Posted on Jun 29, 2010 by Alex Fice

Don’t miss the deadline for the Vimeo awards. Get your video in by the end of July to win $25,000What started out as an idea to show off a film maker’s content has turned in to a worldwide centre for showing video content. In December last year Vimeo’s stats showed about 1.5 million registered users with about 14 million monthly unique visitors, pretty good you might say. However by the end of May this year they were up to 3.7 million registered users and just under 30 million monthly unique visitors. So not only do they have a healthy sign up rate but also ten times that many are visiting to take in the content.

Another interesting stat is that London at 6% is the biggest city consumer of Vimeo in the world making the UK second only to the US as the biggest Country consumer. Out of North America and Europe Vimeo isn’t as popular and register well down in places like Asia, they were blocked in China for a while but admit they need translation services to push on.

So what do we like about Vimeo? Well their mission statement from Marcomms Director Deborah Szajngarten gives you a clue: “Our mission is to inspire and empower people who make video. We are a service to video creators, we’re not television, we don’t want to be television, we don’t allow mass media distribution on our site. Part of our upload terms states you have to be the creator of that video in order to post it. We’re also very particular about not allowing truly commercial content on the site either. Although we allow you to have your showreel up but if you’re like Ford and you want to put up a TV commercial of your work you’ve got to pay us.”

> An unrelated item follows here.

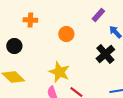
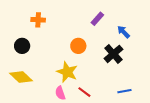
purple rectangle: (98, 15) -> (97, 19), moved
orange circle: (66, 34) -> (78, 46), moved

These almost Reithian values are mixed with hard business sense although advertising is only exposed to visitors and non-paying users. But the one place they won’t sully is the player, “We believe what happens in the player is sacred. It’s all about what the creator wants and not what our advertisers want.” So they don’t have those annoying pop up ads as they do on YouTube and no overlay ads. They have no plans whatsoever to include that in the service.

“For free users we have one display ad per page which is off to the side and that’s it. When our upgrade to Vimeo Plus which is our subscription model and the other half our business model you don’t see display ads at all.”

Vimeo didn’t start out as an antidote to YouTube, they were actually out before YouTube anyway. Their vision of a place for creatives and peers to meet and swap stories was always going to be niche, it’s just a very large niche. The shining light mission statement is also underpinned by a philosophy of ‘brightness and positivity’ inherent in their site design and also filtering of ‘negative and hateful’ comments from this New York not Californian based company. “There is no negativity on Vimeo because we don’t allow it. We can’t police every single comment but the community does it for us.” This isn’t as utopian in practice as it sounds and there is plenty of debate around the site but backed up by this unwritten ‘anti idiot’ philosophy.

A sign of their maturity as a service is this year’s Video Festival and Awards to be hosted this October 8/9th in New York over 2 days (One of the judges is director David Lynch). The awards are cushioned in a couple of days of presentations, master classes and keynotes open to the public. At this year’s IBC Vimeo will also be presenting their services (proving how important Europe is to them) as a ‘kick-off’ for their festival. The top 20 finalists will be announced there.